Multi-Modal Motion Planning Using Composite Pose Graph Optimization
This addresses motion planning for multi-modal vehicles, such as aircraft transitioning between modes, but is incremental as it adapts existing graph optimization techniques to this domain.
The paper tackles motion planning for vehicles with multiple dynamic modes by formulating it as a composite pose graph optimization, enabling efficient trajectory optimization and mode transition elimination. It demonstrates the approach in simulations and real-world experiments for vehicles like airplanes and VTOL aircraft.
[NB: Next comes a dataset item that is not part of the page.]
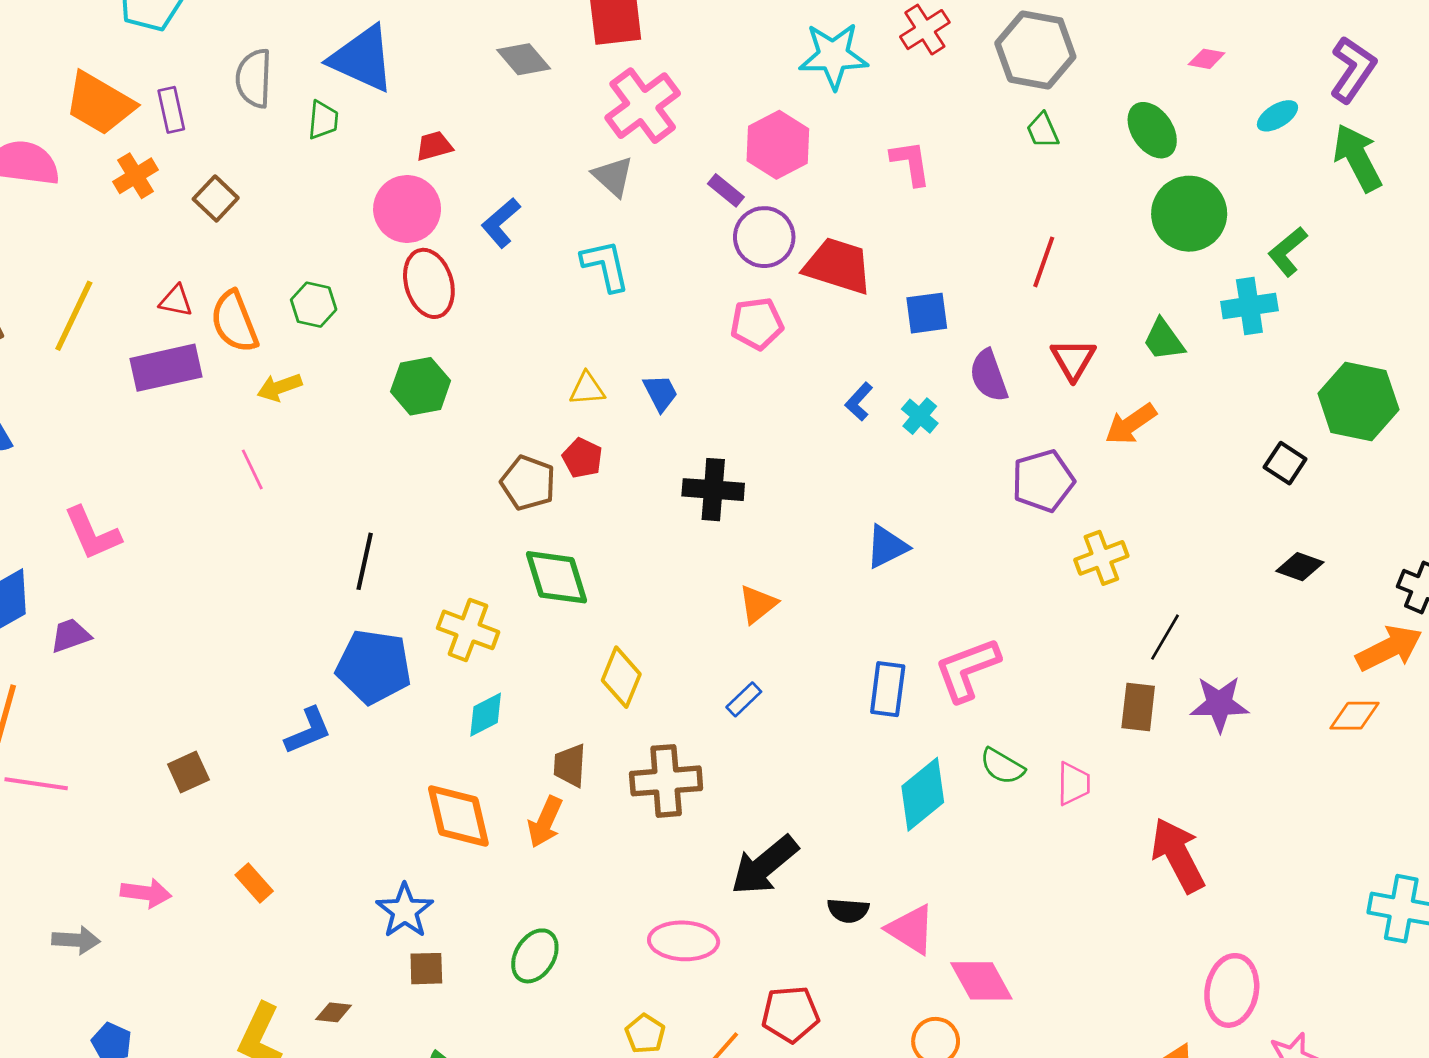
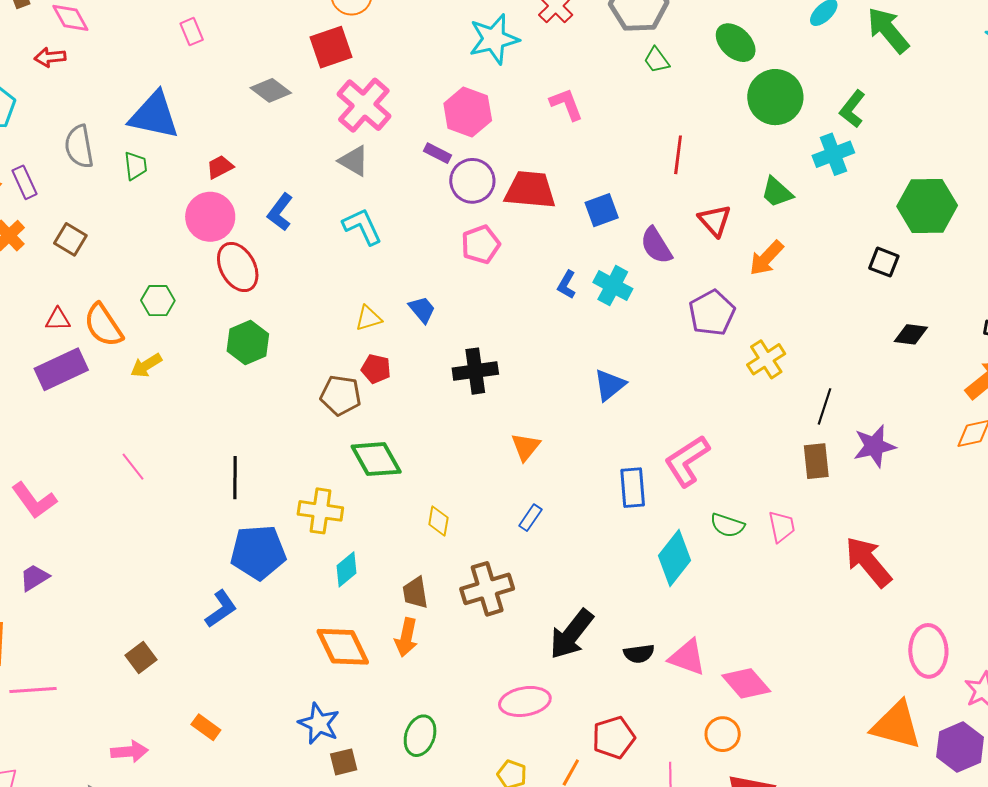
cyan cross: (920, 416) -> (613, 286), size x1.4
pink line: (252, 469) -> (133, 467), moved
yellow diamond: (621, 677) -> (438, 521), size x0.7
In this paper, we present a motion planning framework for multi-modal vehicle dynamics. Our proposed algorithm employs transcription of the optimization objective function, vehicle dynamics, and state and control constraints into sparse factor graphs, which -- combined with mode transition constraints -- constitute a composite pose graph. By formulating the multi-modal motion planning problem in composite pose graph form, we enable utilization of efficient techniques for optimization on sparse graphs, such as those widely applied in dual estimation problems, e.g., simultaneous localization and mapping (SLAM). The resulting motion planning algorithm optimizes the multi-modal trajectory, including the location of mode transitions, and is guided by the pose graph optimization process to eliminate unnecessary transitions, enabling efficient discovery of optimized mode sequences from rough initial guesses. We demonstrate multi-modal trajectory optimization in both simulation and real-world experiments for vehicles with various dynamics models, such as an airplane with taxi and flight modes, and a vertical take-off and landing (VTOL) fixed-wing aircraft that transitions between hover and horizontal flight modes.